Which is why Git is successful. That's by design, not accident. We want to, and sometimes _have to_, delete stuff.

>Whats nice about it is that it not only is a very capable VCS but also a complete project management tool with tickets/issues, wiki, blog, mailing list and user management.

That seems like feature creep.

Not at all. There's a lot of nice stuff that falls out of Fossil's integration of these features, things which you don't get when you lash them up from separate parts.

For example, if I have a check-in comment "Fixes [abcd1234]" I get an automatic link from that check-in comment to ticket abcd1234 from the web UI's timeline view. If I then close that ticket, the comment in the timeline view is rendered in strikethrough text, so I don't have to visit the ticket to see that it's closed.

Similarly, a built-in forum means the project's developers can discuss things with easy internal reference to wiki articles, tickets, checkins...

A recent feature added to Fossil is the ability to have a wiki article bound to a particular check-in or branch, so that whenever someone views that artifact in the web UI, they get a link to the ongoing discussion about it. This is useful when you have more to say about the check-in or branch than can reasonably fit into a comment box. This solves a common problem with experimental features, where you want to discuss it and evolve the idea before it's merged back into the parent branch.

Fossil's user management features are also highly helpful.
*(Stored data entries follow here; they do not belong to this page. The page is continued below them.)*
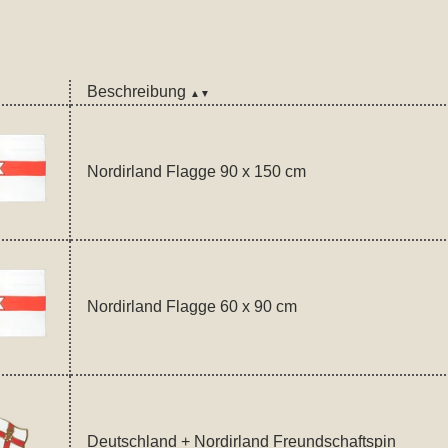
Beschreibung
▲▼
Nordirland Flagge 90 x 150 cm
Nordirland Flagge 60 x 90 cm
Deutschland + Nordirland Freundschaftspin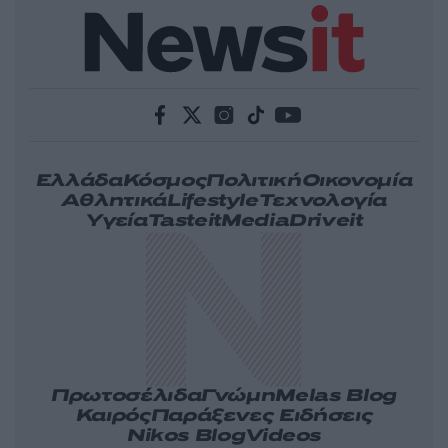
Ελλάδα
Κόσμος
Πολιτική
Οικονομία
Αθλητικά
Lifestyle
Τεχνολογία
Υγεία
Tasteit
Media
Driveit
Πρωτοσέλιδα
Γνώμη
Melas Blog
Καιρός
Παράξενες Ειδήσεις
Nikos Blog
Videos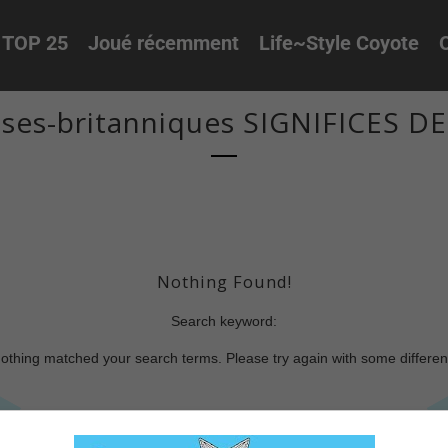
TOP 25
Joué récemment
Life~Style Coyote
O
ses-britanniques SIGNIFICES D
Nothing Found!
Search keyword:
nothing matched your search terms. Please try again with some differe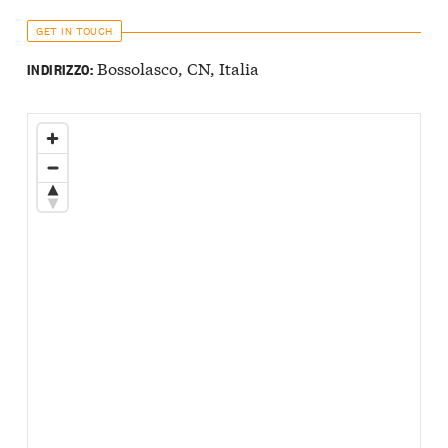
GET IN TOUCH
Bossolasco, CN, Italia
INDIRIZZO: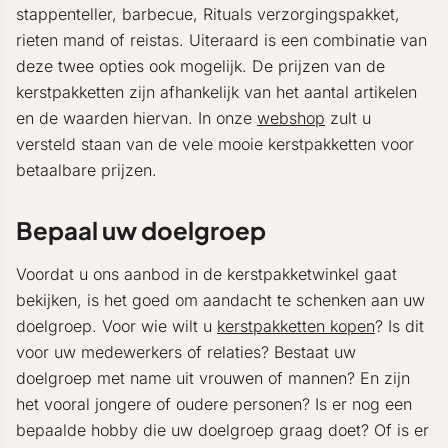
stappenteller, barbecue, Rituals verzorgingspakket,
rieten mand of reistas. Uiteraard is een combinatie van
deze twee opties ook mogelijk. De prijzen van de
kerstpakketten zijn afhankelijk van het aantal artikelen
en de waarden hiervan. In onze
webshop
zult u
versteld staan van de vele mooie kerstpakketten voor
betaalbare prijzen.
Bepaal uw doelgroep
Voordat u ons aanbod in de kerstpakketwinkel gaat
bekijken, is het goed om aandacht te schenken aan uw
doelgroep. Voor wie wilt u
kerstpakketten kopen
? Is dit
voor uw medewerkers of relaties? Bestaat uw
doelgroep met name uit vrouwen of mannen? En zijn
het vooral jongere of oudere personen? Is er nog een
bepaalde hobby die uw doelgroep graag doet? Of is er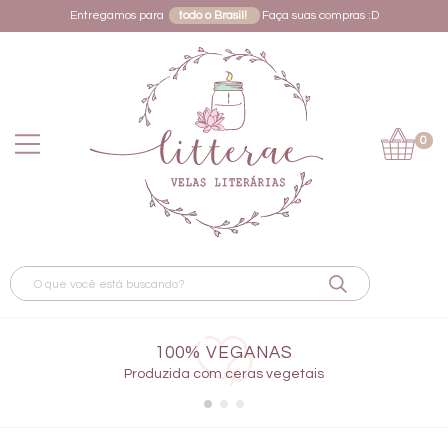
Entregamos para
todo o Brasil!
Faça suas compras :D
0
100% VEGANAS
Produzida com ceras vegetais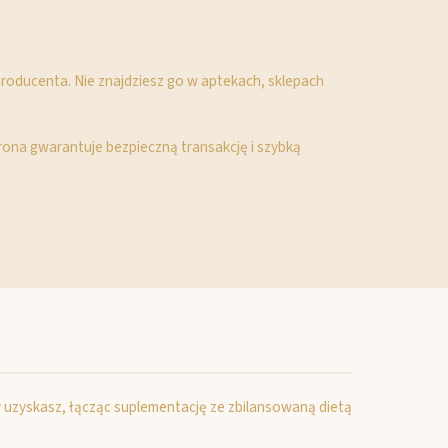
 producenta. Nie znajdziesz go w aptekach, sklepach
rona gwarantuje bezpieczną transakcję i szybką
y uzyskasz, łącząc suplementację ze zbilansowaną dietą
    http://fossil-scm.org/fossil/doc/trunk/www/caps/
With raw Git (no Github, GitLab, etc.) it's pretty much all-or-nothing, but with Fossil, you can say "this user can do these things, but not these other things." Thus you can set up a public project, giving anonymous users the ability to file tickets and read the forum but not make check-ins.

These features are as seductive as what Github, GitLab, BitBucket, etc. add to Git, but whereas those are all proprietary services with some of the roach hotel nature to them, with Fossil, you clone the repo and now you've got all of that locally, too. If the central repo goes down, you can stand your local clone up as a near-complete replacement for it.

It's not 100% because Fossil purposely doesn't clone a few things like the user table, for security reasons. You can build a new user table from the author names on the check-ins, though.

>In addition fossil never looses data, unlike git which can easily destroy branches that are not pushed, delete stuff while stashing or unstashing, delete stuff when rebasing and so on.

I have created a lot of feature branches that contain useless commits which I then later corrected with a simple git merge --squash. Preserving those commits sounds like a drag.

You're making bisects, cherry-picks, and backouts harder by squashing history like that.

We cover this and more in the Fossil project document "Rebase Considered Harmful": https://fossil-scm.org/fossil/doc/trunk/www/rebaseharm.md

I hadn't heard of fossil yet, but I'll definitely look into it.
The simplest way to do that is to just use it for a local project. Say, you local ~/bin directory, containing your local scripts, or your editor's config files that you want sync'd everywhere, or a novel you're writing on the side.

If you're like me, you'll find yourself increasingly wonder, "Why would I put up with Git any time I'm not forced to by some outside concern?"